烟酸(尼克酸)长期以来一直用于治疗脂质紊乱和心血管疾病。烟酸对含载脂蛋白(apo)B的脂蛋白(如极低密度脂蛋白[VLDL]、低密度脂蛋白[LDL]、脂蛋白[a])有有利影响,并能增加含apo A-I的脂蛋白(高密度脂蛋白[HDL])。最近,新的发现扩展了我们对烟酸作用机制的理解,并对旧观念提出了挑战。关于以下方面有了新的数据:(1)烟酸如何影响肝脏中的甘油三酯(TGs)和含apo B的脂蛋白代谢;(2)它如何影响apo A-I和HDL代谢;(3)它如何影响血管抗炎事件;(4)脂肪细胞和免疫细胞中的一种特定烟酸受体;(5)烟酸如何引起潮红;(6)肝脏和肠道细胞中烟酸转运系统的特征。新的研究结果表明,烟酸直接且非竞争性地抑制肝细胞二酰甘油酰基转移酶-2,这是TG合成的关键酶。烟酸对TG合成的抑制导致细胞内肝脏apo B降解加速以及VLDL和LDL颗粒分泌减少。先前在人体中的动力学研究和最近的体外细胞培养结果表明,烟酸主要延缓apo A-I(相对于apo A-II)的肝脏分解代谢,但不影响清道夫受体BI介导的胆固醇酯。

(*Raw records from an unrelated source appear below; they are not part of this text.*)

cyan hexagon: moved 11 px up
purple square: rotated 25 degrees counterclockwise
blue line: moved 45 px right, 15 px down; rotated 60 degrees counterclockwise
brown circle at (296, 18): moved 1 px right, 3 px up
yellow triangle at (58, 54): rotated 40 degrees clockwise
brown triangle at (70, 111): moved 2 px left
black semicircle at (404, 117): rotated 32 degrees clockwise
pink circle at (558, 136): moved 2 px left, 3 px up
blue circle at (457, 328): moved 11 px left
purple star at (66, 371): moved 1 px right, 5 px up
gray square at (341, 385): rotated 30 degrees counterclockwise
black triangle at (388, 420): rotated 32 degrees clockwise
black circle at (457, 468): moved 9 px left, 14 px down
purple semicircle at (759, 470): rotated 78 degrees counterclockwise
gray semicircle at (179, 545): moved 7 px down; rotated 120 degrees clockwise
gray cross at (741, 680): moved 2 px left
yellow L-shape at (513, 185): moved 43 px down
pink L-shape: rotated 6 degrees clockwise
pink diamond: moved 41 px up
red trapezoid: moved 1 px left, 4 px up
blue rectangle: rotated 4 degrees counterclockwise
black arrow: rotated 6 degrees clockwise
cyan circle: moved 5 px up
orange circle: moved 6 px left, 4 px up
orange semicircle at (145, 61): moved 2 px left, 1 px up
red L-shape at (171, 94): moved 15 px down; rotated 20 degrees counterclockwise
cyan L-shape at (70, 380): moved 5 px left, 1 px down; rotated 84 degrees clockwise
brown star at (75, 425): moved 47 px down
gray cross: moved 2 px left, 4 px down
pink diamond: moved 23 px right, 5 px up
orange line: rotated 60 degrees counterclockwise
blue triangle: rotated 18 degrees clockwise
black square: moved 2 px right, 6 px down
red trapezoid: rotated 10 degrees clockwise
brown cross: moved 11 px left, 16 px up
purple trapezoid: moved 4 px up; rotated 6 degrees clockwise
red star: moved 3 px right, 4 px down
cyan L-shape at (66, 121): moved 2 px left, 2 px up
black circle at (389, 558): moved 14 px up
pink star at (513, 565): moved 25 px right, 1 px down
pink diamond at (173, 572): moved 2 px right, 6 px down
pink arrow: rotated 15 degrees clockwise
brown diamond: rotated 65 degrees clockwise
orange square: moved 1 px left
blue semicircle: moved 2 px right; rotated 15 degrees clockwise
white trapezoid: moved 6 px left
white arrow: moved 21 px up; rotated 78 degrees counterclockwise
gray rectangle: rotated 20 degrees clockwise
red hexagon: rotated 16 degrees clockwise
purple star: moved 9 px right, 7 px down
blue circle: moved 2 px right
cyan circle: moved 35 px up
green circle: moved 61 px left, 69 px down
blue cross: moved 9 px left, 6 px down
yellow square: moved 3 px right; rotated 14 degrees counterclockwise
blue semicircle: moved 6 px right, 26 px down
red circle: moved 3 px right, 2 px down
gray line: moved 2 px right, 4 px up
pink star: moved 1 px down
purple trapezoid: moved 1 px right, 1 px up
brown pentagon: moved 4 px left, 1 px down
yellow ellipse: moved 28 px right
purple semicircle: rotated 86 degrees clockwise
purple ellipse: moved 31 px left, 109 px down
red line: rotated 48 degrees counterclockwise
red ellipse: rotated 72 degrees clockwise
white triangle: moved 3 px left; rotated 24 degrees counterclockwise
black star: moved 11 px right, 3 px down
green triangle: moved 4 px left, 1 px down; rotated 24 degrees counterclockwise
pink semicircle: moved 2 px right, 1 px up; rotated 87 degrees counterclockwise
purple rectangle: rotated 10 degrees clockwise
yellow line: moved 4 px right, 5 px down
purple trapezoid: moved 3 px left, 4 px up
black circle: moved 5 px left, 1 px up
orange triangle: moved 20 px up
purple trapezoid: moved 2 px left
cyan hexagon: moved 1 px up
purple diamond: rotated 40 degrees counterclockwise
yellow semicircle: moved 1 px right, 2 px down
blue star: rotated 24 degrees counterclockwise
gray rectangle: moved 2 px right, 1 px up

烟酸减少HDL-apo A-I的分解代谢解释了HDL半衰期延长以及脂蛋白A-I HDL亚组分浓度增加,这增强了胆固醇逆向转运。初步数据表明,烟酸通过抑制β链三磷酸腺苷合酶(最近报道的一种HDL-apo A-I全颗粒受体)在肝细胞表面的表达,抑制了HDL-apo A-I的清除。最近的研究表明,烟酸可增加血管内皮细胞的氧化还原状态,从而抑制氧化应激和血管炎症基因,这些基因是动脉粥样硬化中涉及的关键细胞因子。烟酸潮红是由皮下朗格汉斯细胞通过G蛋白偶联受体109A烟酸受体刺激前列腺素D(2)和E(2)所致。尽管通过G蛋白偶联受体109A烟酸受体减少脂肪组织中游离脂肪酸的动员一直是烟酸降低TGs的一种广泛提出的机制,但在生理和临床上,该途径可能只是解释烟酸脂质效应的一个次要因素。